**THE INPUT:**
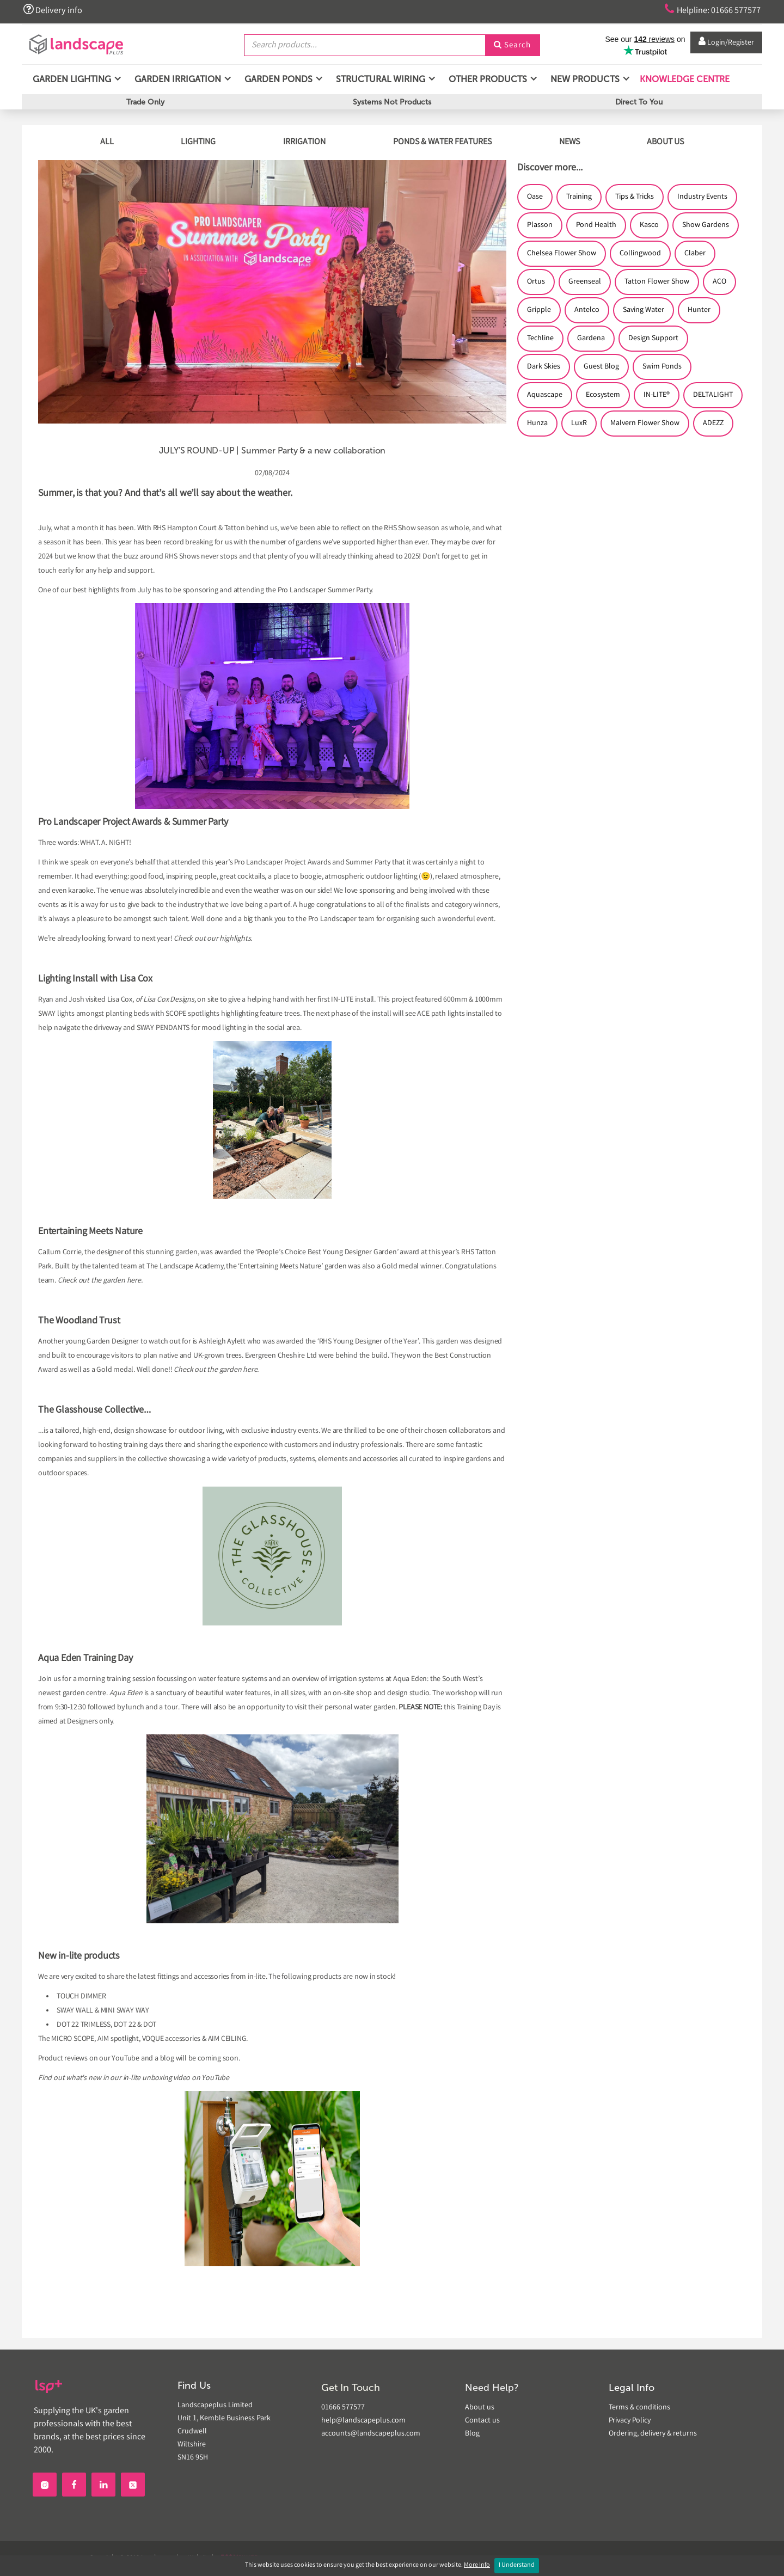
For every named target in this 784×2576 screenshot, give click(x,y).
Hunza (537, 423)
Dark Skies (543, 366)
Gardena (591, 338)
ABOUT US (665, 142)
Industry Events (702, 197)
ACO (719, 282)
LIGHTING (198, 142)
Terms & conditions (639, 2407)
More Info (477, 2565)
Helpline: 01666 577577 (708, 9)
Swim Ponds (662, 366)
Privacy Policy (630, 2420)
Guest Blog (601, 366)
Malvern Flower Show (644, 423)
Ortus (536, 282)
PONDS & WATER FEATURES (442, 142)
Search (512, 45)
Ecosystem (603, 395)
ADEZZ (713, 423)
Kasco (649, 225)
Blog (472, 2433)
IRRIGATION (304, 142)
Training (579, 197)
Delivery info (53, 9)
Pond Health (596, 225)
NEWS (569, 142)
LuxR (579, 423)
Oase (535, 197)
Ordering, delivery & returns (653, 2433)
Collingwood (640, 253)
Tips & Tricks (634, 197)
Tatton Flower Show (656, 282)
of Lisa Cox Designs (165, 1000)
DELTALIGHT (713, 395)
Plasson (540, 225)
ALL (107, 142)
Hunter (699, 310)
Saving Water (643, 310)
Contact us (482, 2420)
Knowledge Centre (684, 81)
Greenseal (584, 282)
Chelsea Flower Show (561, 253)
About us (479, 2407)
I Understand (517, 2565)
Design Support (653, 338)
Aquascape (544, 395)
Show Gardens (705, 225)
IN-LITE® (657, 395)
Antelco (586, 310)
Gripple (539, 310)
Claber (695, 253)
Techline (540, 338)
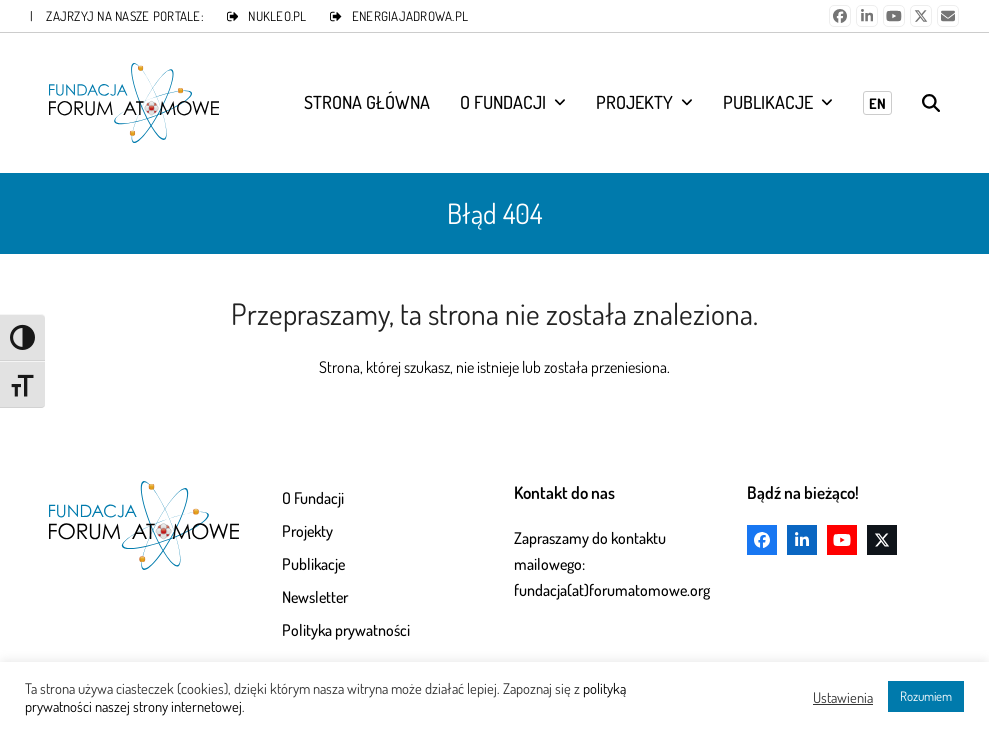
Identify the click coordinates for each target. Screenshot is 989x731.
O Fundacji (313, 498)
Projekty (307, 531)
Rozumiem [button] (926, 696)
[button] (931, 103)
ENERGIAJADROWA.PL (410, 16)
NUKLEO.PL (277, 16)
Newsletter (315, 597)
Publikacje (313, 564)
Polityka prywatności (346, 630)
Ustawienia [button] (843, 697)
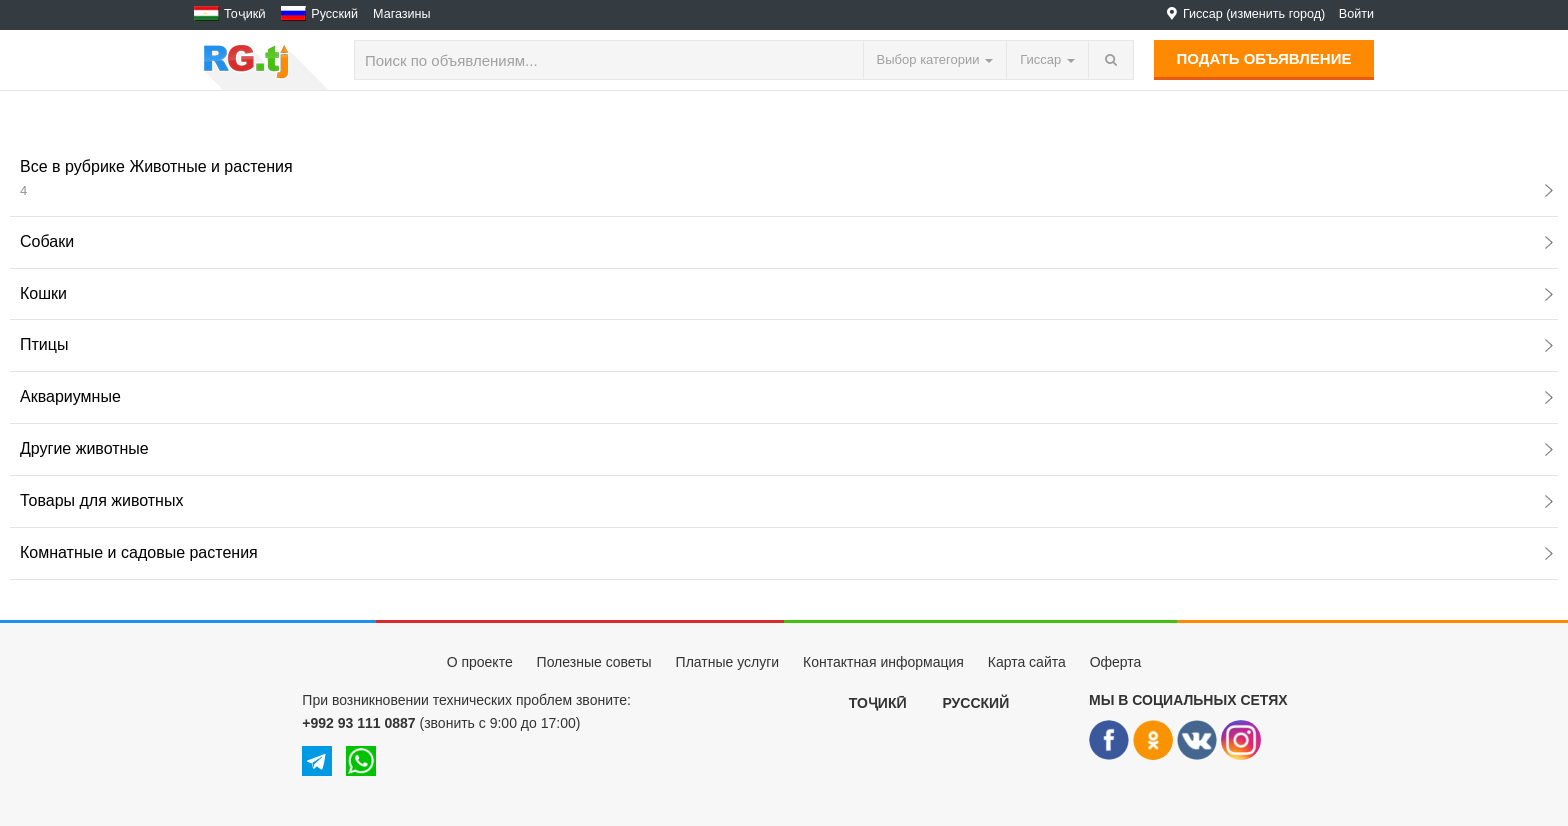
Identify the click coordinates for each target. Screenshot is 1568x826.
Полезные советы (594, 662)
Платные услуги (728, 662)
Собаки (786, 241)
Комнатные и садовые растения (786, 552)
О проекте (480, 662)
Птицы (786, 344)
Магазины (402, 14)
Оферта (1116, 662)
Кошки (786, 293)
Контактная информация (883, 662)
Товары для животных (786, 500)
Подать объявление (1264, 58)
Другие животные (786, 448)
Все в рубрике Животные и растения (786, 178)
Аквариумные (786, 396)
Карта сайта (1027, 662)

**WHAT YOU SHOULD DO:** Write out the data exactly, and exclude every picture it holds.

**ANSWER TO THIS TASK:**
For every named target in this 784×2576 screenshot, give click(x,y).
Hunza (537, 423)
Dark Skies (543, 366)
Gardena (591, 338)
ABOUT US (665, 142)
Industry Events (702, 197)
ACO (719, 282)
LIGHTING (198, 142)
Terms & conditions (639, 2407)
More Info (477, 2565)
Helpline: 01666 577577 (708, 9)
Swim Ponds (662, 366)
Privacy Policy (630, 2420)
Guest Blog (601, 366)
Malvern Flower Show (644, 423)
Ortus (536, 282)
PONDS & WATER FEATURES (442, 142)
Search (512, 45)
Ecosystem (603, 395)
ADEZZ (713, 423)
Kasco (649, 225)
Blog (472, 2433)
IRRIGATION (304, 142)
Training (579, 197)
Delivery info (53, 9)
Pond Health (596, 225)
NEWS (569, 142)
LuxR (579, 423)
Oase (535, 197)
Ordering, delivery & returns (653, 2433)
Collingwood (640, 253)
Tips & Tricks (634, 197)
Tatton Flower Show (656, 282)
of Lisa Cox Designs (165, 1000)
DELTALIGHT (713, 395)
Plasson (540, 225)
ALL (107, 142)
Hunter (699, 310)
Saving Water (643, 310)
Contact us (482, 2420)
Knowledge Centre (684, 81)
Greenseal (584, 282)
Chelsea Flower Show (561, 253)
About us (479, 2407)
I Understand (517, 2565)
Design Support (653, 338)
Aquascape (544, 395)
Show Gardens (705, 225)
IN-LITE® (657, 395)
Antelco (586, 310)
Gripple (539, 310)
Claber (695, 253)
Techline (540, 338)
Identify the click coordinates for each target. Screenshot is 989x731.
O Fundacji (313, 498)
Projekty (307, 531)
Rozumiem [button] (926, 696)
[button] (931, 103)
ENERGIAJADROWA.PL (410, 16)
NUKLEO.PL (277, 16)
Newsletter (315, 597)
Publikacje (313, 564)
Polityka prywatności (346, 630)
Ustawienia [button] (843, 697)
Identify the click coordinates for each target. Screenshot is 1568x826.
Полезные советы (594, 662)
Платные услуги (728, 662)
Собаки (786, 241)
Комнатные и садовые растения (786, 552)
О проекте (480, 662)
Птицы (786, 344)
Магазины (402, 14)
Оферта (1116, 662)
Кошки (786, 293)
Контактная информация (883, 662)
Товары для животных (786, 500)
Подать объявление (1264, 58)
Другие животные (786, 448)
Все в рубрике Животные и растения (786, 178)
Аквариумные (786, 396)
Карта сайта (1027, 662)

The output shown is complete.